China Pops the Bubble?
The panic flight of investors from mainland and Hong Kong stock markets on Wednesday is for good reason. The possibility that Beijing might turn off the massive liquidity spigot that has fueled the equity market is coming none too soon.
China's credit explosion has not just delivered another stock market bubble but a commodity one as well. The stock blowout was well illustrated by the launch of Sichuan Expressway A shares, which immediately rose 200 percent over the issue price and now are at a huge premium over their Hong Kong-quoted equivalent. China's stocks have so far gained almost 90 percent this year.
There is not much room to doubt that China's lending bonanza is going at least as much into asset price appreciation as into the real economy. The rise in stock prices is paralleled by a similar bounce in real estate. Both have also flowed through to Hong Kong, though to a lesser extent, with even property prices up more than 20 percent despite high unemployment and modest end-user demand.
But less noticed than stock prices has been the surge in Chinese commodity imports. As the investment bank UBS notes: "In the second quarter of 2009, Chinese iron ore imports rose 41 percent year on year in volume terms. Copper imports rose 140 percent". Coal imports were up 300 percent, and aluminum by nearly 400 percent. Diverse other commodities including soybeans and pulp have also boomed.
Naturally this import surge has been a major driver in the rebound of commodity prices generally, and base metals in particular. It has also caused bulk freight rates to recover a long way from the depths of six months ago.
But how much of this is sustainable? For sure, final demand in China has been picking up, led by government directed capital investment. There is clearly some rebound in stocks of raw materials which were allowed to run down as a result of financial sector disruption and overall economic uncertainty in late 2008. Some import figures are not necessarily good indicators – coal for example as China is largely self-sufficient. Some of the buying may be being encouraged by the government to reduce the size of China's trade surplus.
But the numbers seem to be telling a much bigger story than either final demand pick-up or rebuilding of inventories to normal levels. They tell of the irresistible combination of very cheap and easily obtained money and a belief that commodity prices are cheap. Well, maybe they were three months ago. But how much of that recovery has been a self-reinforcing belief in the value of real assets?
That is not stupid. Offered cheap money and ordered to spend it is just as logical for mainland corporates to buy real assets just as it made sense for the sub-prime borrowers in the US to take out mortgage loans they could not afford. So long as cheap money rolled and with it prices, be they of houses or copper, it made sense to be on the bandwagon. If prices kept rising, you were ahead. If they did not, someone else (the taxpayer) took the hit.
For the commodity gamble today you do not even need the greed merchants of Wall Street as intermediaries. Just go to your local state bank manager only too keen to show he has been following directions from Beijing and borrow enough for a few shiploads of metal or soybeans.

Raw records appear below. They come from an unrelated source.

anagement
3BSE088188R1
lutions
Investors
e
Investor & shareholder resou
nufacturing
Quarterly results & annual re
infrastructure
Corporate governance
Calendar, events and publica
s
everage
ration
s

The stupid part comes when outside investors, the innocents who rely on the advice of private bankers owned by the very same investment banks pushing dodgy paper, believe the new investment banker hype that high growth, high profits and high asset prices are back and if you don't get on the bandwagon soon it will be too late. Is that where we are now?

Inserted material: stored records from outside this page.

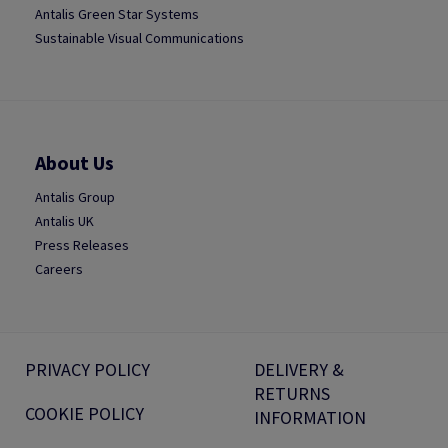
Antalis Green Star Systems
Sustainable Visual Communications
About Us
Antalis Group
Antalis UK
Press Releases
Careers
PRIVACY POLICY
DELIVERY &
RETURNS
COOKIE POLICY
INFORMATION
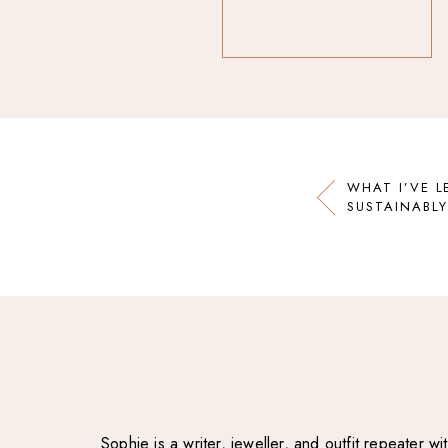
WHAT I’VE L
SUSTAINABLY
Sophie is a writer, jeweller, and outfit repeater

Maybe not if China is really back to sustainable 8 percent growth, and other Asian developing countries are also showing renewed strength. But much of this looks fragile. India's mix of loose monetary policy and huge government deficits will push inflation back to 5 percent by early next year according to the Reserve Bank of India (central bank) which is also warning about the unsustainability of the public sector deficit. China's brief era of deflation is probably a thing of the past, Korea is worrying about a new property price bubble, Australia beginning to consider interest rate rises and worrying about the debt burden left by massive stimulus which has worked in the short run but has a long term cost.
As for China, investment spending will account for 75 percent or so of the 8 percent claimed growth. That will make China's economy even more unbalanced than it was before the crisis and raises huge question marks over the balance sheets of its banks. Expansion in their equity base has fallen far behind loan growth and threatens huge problems if the loans go sour. The Chinese Banking Regulatory Commission is clearly worried, urging banks to lend for real investment not speculation but more than words are needed to restrain the lending frenzy.

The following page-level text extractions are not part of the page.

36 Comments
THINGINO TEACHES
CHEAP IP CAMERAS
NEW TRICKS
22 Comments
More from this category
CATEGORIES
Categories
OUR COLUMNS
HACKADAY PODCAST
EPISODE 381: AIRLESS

There is all too little sign of the changes that China needs if the underlying global imbalance problems are to be resolved: a shift from investment to consumption-driven growth in China, and a sharp decline in its external surplus. Given the reluctance of China to allow its exchange rate to appreciate, the onus is on the US consumer to stop consuming. Or on the US to promote further decline in the dollar which would infuriate China and ratchet up tensions between China, determined to keep its currency linked to the US, and other countries, notably those in Europe.
So though massive stimulus everywhere may have brought the global financial system back from the brink, underlying imbalances remain.